_WORK REQUEST:_ Start the copy at the line holding "Find the location" and continue it exactly through the last line of the entries, leaving out pictures and anything else.
━━━━━ RECORDS SUPPLIED ━━━━━
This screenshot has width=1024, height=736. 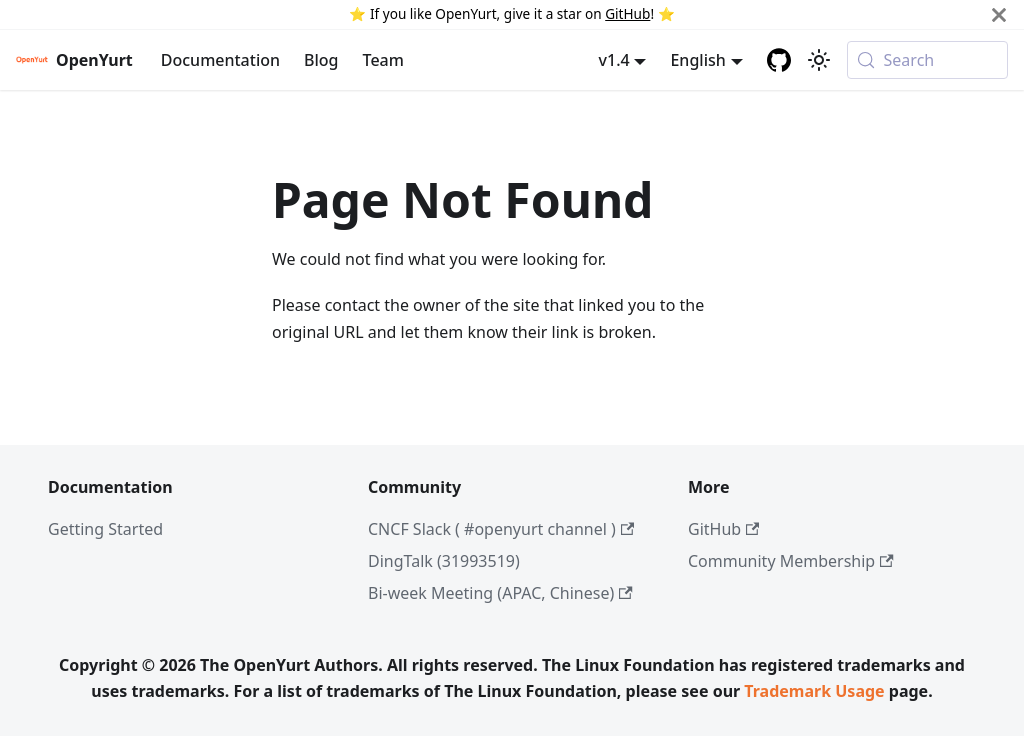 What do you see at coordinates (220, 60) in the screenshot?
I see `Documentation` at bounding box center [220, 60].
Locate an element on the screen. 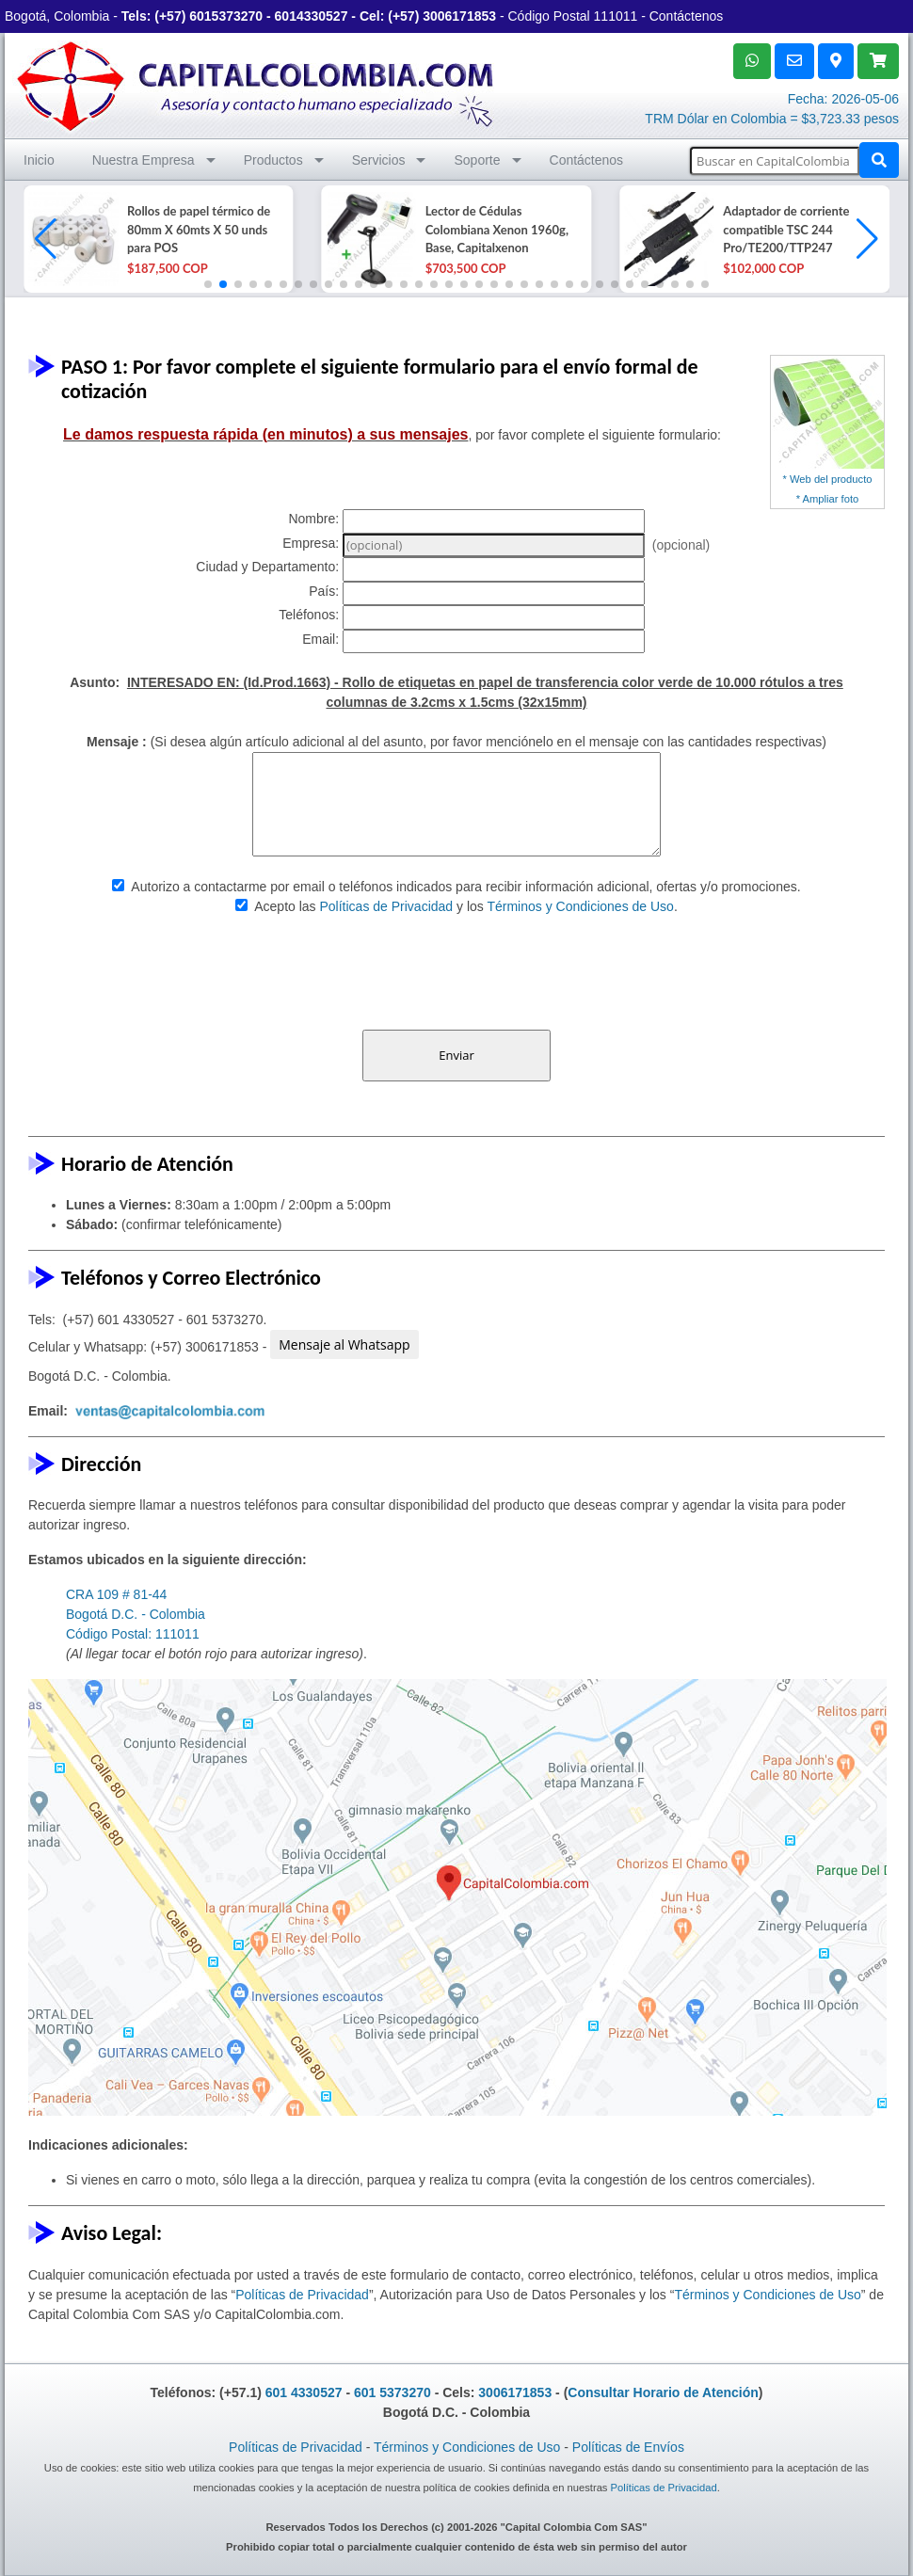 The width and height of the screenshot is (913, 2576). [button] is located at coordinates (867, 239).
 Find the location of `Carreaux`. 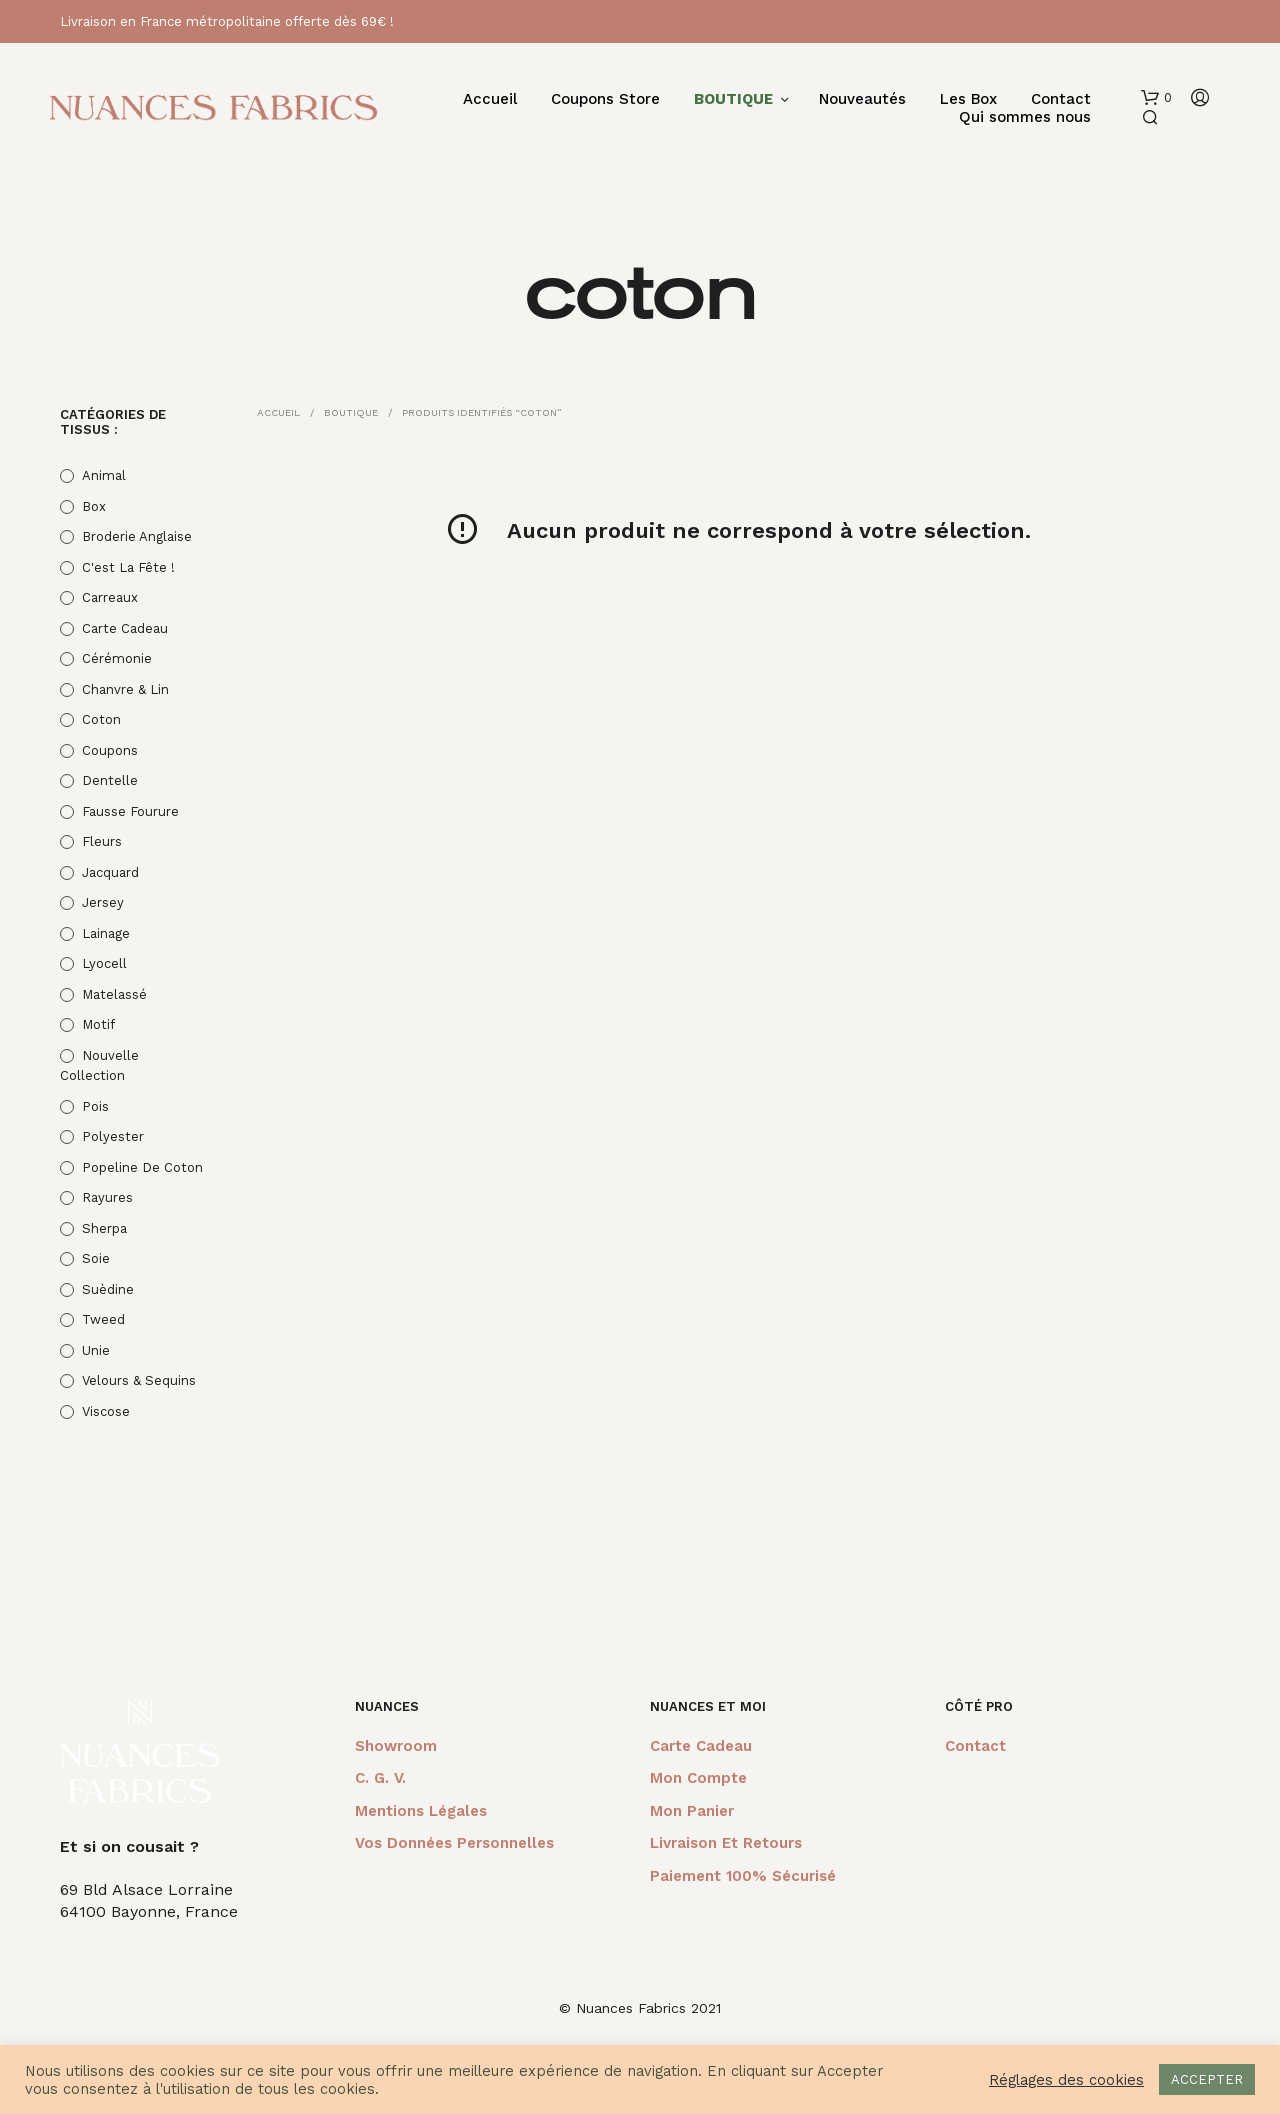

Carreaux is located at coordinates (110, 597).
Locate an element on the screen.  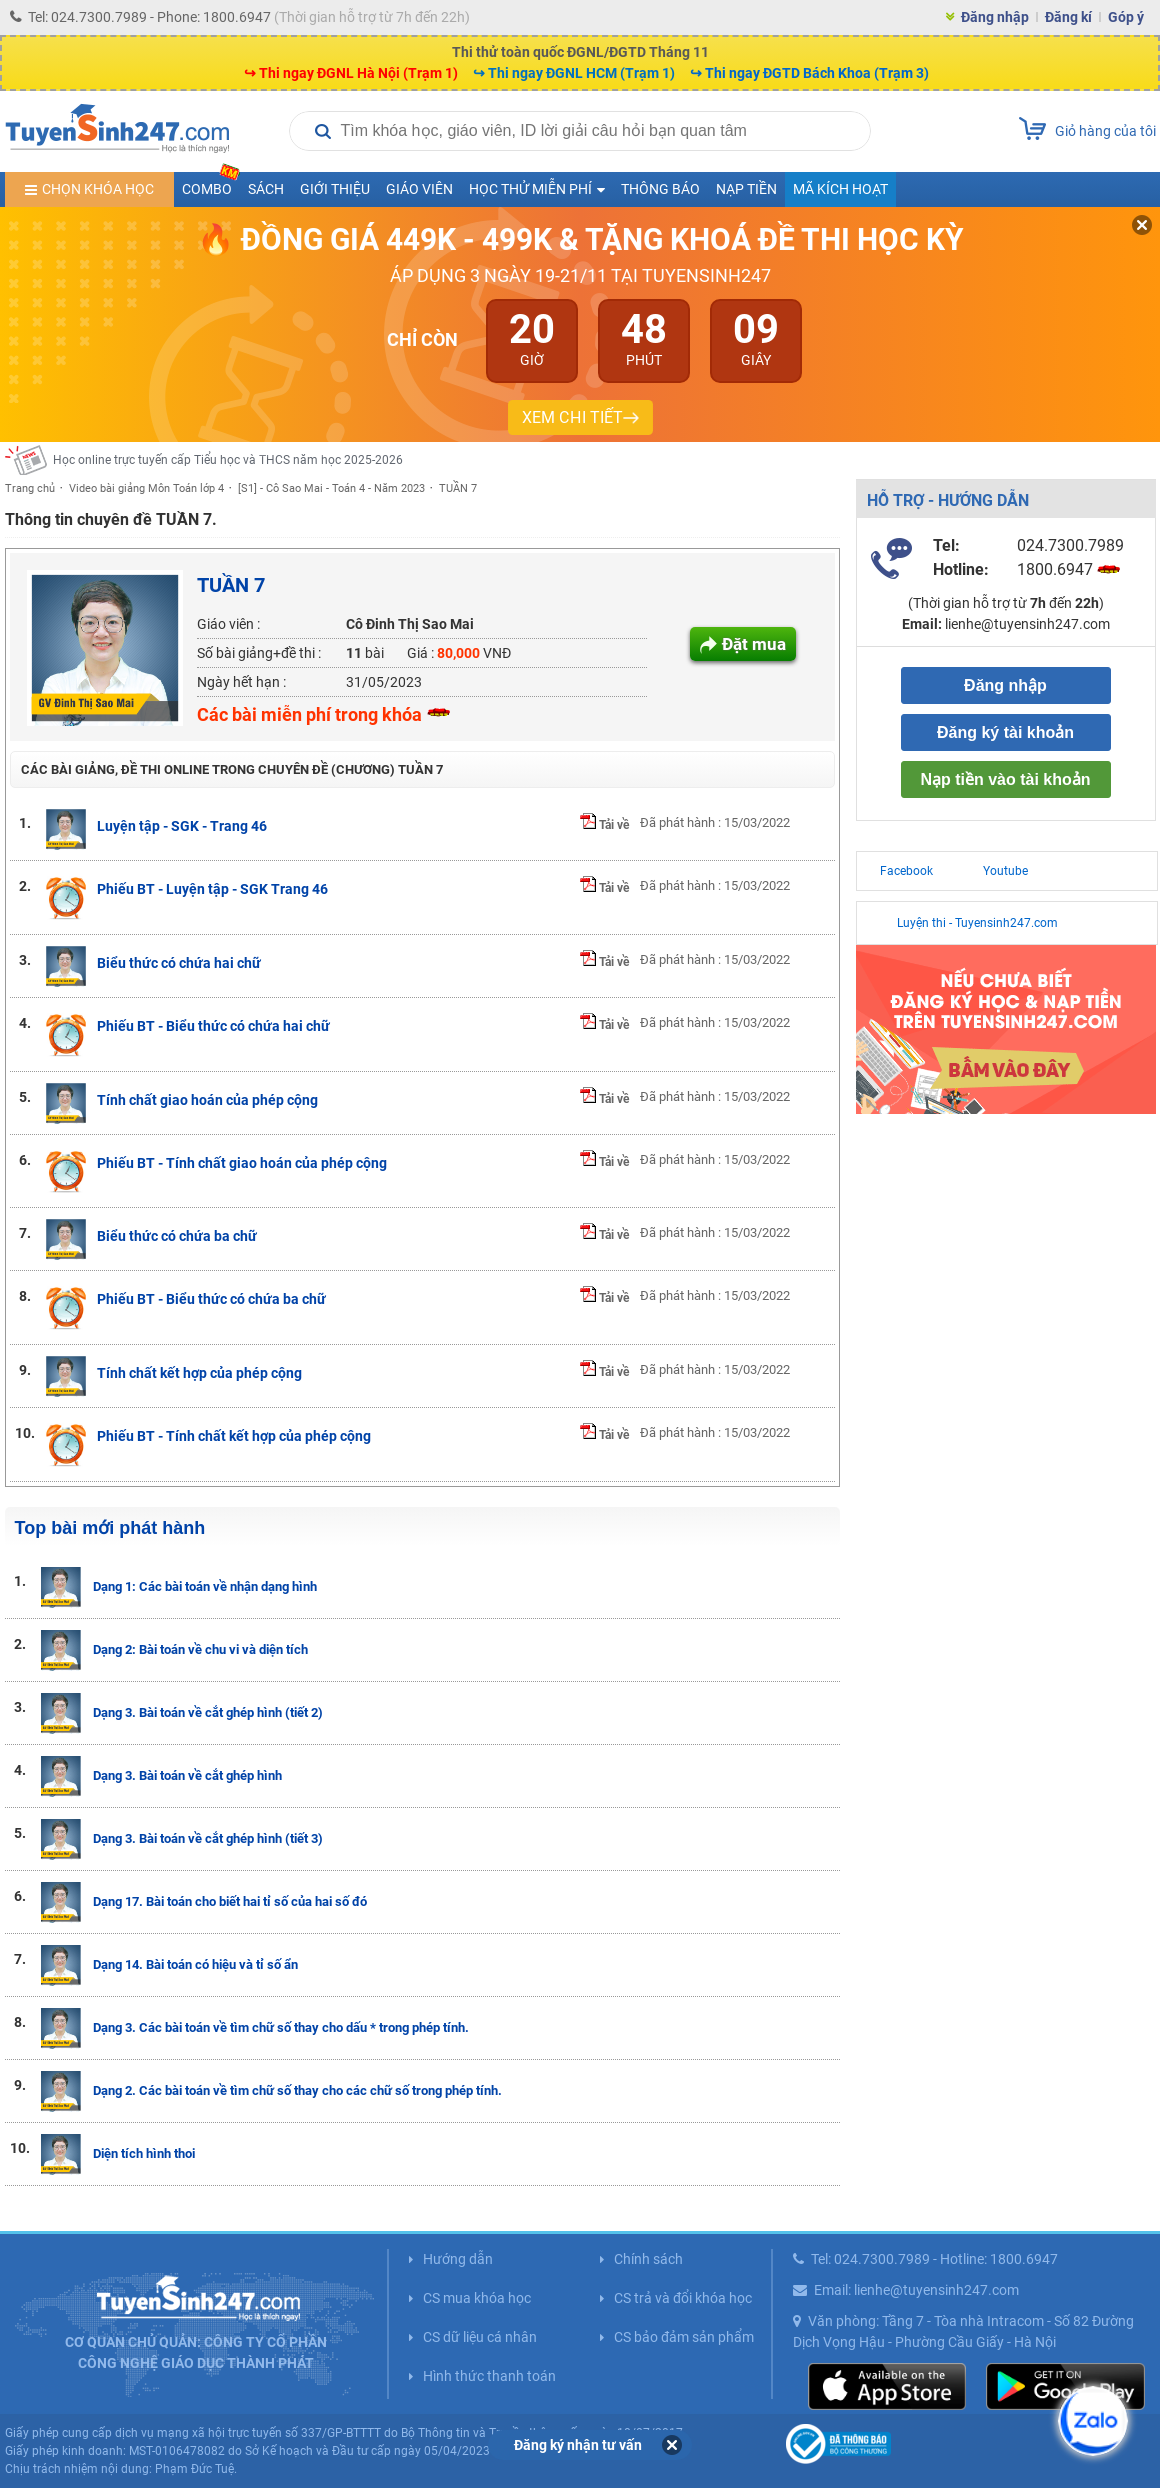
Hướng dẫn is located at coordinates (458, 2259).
━━━━━
_TASK RESPONSE:_
 Find the location of `Carreaux`. 

Carreaux is located at coordinates (110, 597).
Locate an element on the screen.  
Hướng dẫn is located at coordinates (458, 2259).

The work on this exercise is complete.